Banche Dati

Diritti e interessi, l'Italia senza regole fanalino di coda dei paesi occidentali
10 luglio 1994
Stefano Rodotà
Fonte: "Buio Digitale" - Inserto "Il cerchio quadrato" de "Il Manifesto"

Molte sono le ragioni per le quali l'Italia e' rimasto l'unico paese dell'Unione europea privo di una legge sulle banche dati e sulla tutela delle informazioni personali, e molti i problemi che nascono da questa grave lacuna. All'origine vi e' il disinteresse di una cultura politica e istituzionale per quello che riguarda lo sviluppo tecnologico e le modalita' di una sua regolazione. Basta ricordare che la Camera dei deputati non ha voluto dotarsi di un'organismo come lo statunitense Office of Technology Assessment, malgrado un voto unanime dei deputati a meta' degli anni '80; che il nostro Parlamento, a differenza di quelli di tutti i paesi industrializzati, non ha mai svolto serie indagini sulle conseguenze politiche, economiche, sociali delle tecnologie informatiche, biologiche, genetiche, che la Commissione parlamentare sui servizi di sicurezza si e' fatta espropriare del potere di controllo della banca dati del ministero dell'interno, previsto dalla legge di riforma della polizia.

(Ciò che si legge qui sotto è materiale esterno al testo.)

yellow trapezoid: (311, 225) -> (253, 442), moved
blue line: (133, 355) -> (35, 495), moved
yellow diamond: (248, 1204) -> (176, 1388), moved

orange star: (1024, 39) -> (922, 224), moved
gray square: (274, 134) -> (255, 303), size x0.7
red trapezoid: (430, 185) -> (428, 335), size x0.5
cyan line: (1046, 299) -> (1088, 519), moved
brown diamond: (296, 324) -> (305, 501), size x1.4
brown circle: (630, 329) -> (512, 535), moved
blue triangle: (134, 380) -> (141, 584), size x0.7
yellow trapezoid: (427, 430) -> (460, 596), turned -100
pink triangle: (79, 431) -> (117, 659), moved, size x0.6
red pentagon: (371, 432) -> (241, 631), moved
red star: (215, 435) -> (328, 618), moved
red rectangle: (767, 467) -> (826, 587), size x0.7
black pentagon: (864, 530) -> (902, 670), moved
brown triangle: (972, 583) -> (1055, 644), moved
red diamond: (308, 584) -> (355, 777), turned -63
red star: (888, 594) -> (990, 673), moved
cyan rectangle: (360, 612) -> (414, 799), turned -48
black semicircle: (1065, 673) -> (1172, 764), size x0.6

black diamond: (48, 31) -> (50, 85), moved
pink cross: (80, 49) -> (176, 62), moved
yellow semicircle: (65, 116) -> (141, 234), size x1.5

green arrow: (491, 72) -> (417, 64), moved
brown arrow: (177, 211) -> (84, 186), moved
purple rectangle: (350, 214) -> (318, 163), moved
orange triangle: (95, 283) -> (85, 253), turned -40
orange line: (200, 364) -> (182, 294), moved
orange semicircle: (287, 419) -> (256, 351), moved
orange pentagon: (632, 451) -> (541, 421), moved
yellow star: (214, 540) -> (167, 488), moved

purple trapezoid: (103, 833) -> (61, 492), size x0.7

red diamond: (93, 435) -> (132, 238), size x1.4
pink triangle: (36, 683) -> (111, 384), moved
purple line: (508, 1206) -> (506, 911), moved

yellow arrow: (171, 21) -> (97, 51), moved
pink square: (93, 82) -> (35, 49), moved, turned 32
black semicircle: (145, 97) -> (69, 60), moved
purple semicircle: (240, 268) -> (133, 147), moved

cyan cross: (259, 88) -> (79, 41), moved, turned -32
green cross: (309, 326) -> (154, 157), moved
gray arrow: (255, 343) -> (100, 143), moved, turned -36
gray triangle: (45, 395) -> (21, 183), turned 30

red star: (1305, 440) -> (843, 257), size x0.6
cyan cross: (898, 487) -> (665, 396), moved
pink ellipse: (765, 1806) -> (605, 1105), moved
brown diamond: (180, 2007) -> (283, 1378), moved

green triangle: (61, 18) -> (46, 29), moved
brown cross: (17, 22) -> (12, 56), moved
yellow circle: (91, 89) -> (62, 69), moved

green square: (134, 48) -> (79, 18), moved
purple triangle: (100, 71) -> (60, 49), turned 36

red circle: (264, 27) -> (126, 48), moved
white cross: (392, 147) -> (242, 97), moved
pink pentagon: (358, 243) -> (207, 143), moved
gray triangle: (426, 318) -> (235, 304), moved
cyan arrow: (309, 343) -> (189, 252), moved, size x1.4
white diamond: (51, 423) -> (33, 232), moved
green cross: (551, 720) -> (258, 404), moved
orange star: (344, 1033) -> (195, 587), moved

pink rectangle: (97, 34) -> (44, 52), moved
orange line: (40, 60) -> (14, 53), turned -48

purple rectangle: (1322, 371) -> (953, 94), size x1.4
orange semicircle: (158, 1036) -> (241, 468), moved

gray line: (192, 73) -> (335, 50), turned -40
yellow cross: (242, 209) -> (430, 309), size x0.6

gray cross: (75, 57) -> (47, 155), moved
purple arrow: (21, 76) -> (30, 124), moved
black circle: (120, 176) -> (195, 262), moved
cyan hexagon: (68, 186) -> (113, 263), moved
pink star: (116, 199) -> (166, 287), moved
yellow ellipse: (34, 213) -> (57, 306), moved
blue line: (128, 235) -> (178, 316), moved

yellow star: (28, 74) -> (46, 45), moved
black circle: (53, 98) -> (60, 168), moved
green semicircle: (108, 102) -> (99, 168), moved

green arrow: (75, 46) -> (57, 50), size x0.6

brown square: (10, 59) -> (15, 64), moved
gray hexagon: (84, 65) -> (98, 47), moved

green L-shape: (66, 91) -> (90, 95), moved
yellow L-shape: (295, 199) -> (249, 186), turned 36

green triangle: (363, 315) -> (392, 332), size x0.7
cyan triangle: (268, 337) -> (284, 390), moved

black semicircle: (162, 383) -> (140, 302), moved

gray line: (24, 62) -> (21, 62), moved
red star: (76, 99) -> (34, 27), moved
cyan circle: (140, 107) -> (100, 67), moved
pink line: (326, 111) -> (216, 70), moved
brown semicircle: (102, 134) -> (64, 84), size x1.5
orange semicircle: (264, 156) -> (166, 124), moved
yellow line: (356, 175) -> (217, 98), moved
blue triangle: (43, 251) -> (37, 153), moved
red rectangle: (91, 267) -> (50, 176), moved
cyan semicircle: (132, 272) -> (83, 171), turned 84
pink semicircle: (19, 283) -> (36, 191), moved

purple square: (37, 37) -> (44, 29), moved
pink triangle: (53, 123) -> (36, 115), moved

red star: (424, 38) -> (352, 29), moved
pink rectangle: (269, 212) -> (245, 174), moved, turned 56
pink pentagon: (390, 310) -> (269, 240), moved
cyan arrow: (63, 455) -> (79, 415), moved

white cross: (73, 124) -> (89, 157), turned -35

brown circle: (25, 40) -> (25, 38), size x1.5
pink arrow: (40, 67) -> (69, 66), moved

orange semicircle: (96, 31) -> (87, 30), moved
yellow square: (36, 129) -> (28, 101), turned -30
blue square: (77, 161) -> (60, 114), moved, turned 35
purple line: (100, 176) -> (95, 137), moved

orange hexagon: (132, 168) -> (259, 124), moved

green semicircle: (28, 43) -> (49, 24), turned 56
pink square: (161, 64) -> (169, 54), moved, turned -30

Tutto questo non e' avvenuto per caso. Forti interessi burocratici, radicati soprattutto nei ministeri dell'Interno e della Giustizia, hanno prima cercato di rinviare l'esame di un disegno di legge in materia e poi, quando l'esame parlamentare e' stato finalmente avviato nel 1993, hanno tentato con ogni mezzo di limitare la portata della nuova disciplina. La pressione degli interessi imprenditoriali, che vogliono mantenere la scandalosa situazione di assenza d'ogni controllo, non e' stata minore: anzi, il blocco del disegno di legge, che stava per essere approvato dal Senato prima dello scioglimento delle Camere, si deve proprio all'ascolto fin troppo attento delle ragioni delle imprese da parte di quasi tutti i gruppi senatoriali (sinistra compresa). E non vanno dimenticati le gelosie e i conflitti di potere, che hanno determinato ad esempio le pretese dell'Autorita dell'informatica (di nomina govemativa) d'essere riconosciuta come organo di garanzia in materia, in palese contrasto con la tendenza ormai generale che vuole questi organi sottratti all'influenza dell'esecutivo.
Le conseguenze di questa situazione sono assai gravi. I cittadini italiani son privi di diritti in un settore fondamentale non solo per la difesa della privacy, ma per la salvaguardia di essenziali liberta' civili. Mi limito a ricordare, tanto per segnalare un'abissale distanza, che il Tribunale costituzionale tedesco, nella sentenza sul censimento del 1983, ha affermato il carattere fondamentale del diritto a l'"autodeterminazione informativa".
E' probabile che, nell'immediato futuro, rimarranno le difficolta' all'approvazione di una seria legge sulle banche dati. L'attuale maggioranza non mi sembra proprio incline alla creazione di strumenti capaci di dare ai singoli cittadini alle loro associazioni e ad una autori davvero indipendente forti poteri di controllo sui "signori dell'informazione" pubblici e privati. E, soprattutto, si faranno piu' dure le pretese di un mondo imprenditoriale che, in una legge come questa, vede solo vincoli e nuovi costi. Si riuscira' a far capire che vi sono dimensioni che non possono essere sottomesse al logica economica? Le norme per la prevenzione degli infortuni sul lavoro costano certo alle imprese: se ne puo' chiede per questo la cancellazione?
Quando sono in pericolo diritti fondamentali, con quello alla libera costruzione della sfera privata e alla non discriminazione, chi usa strumenti potenzialmente pericolosi deve sopportare i costi perche' i rischi siano annullati o controllati.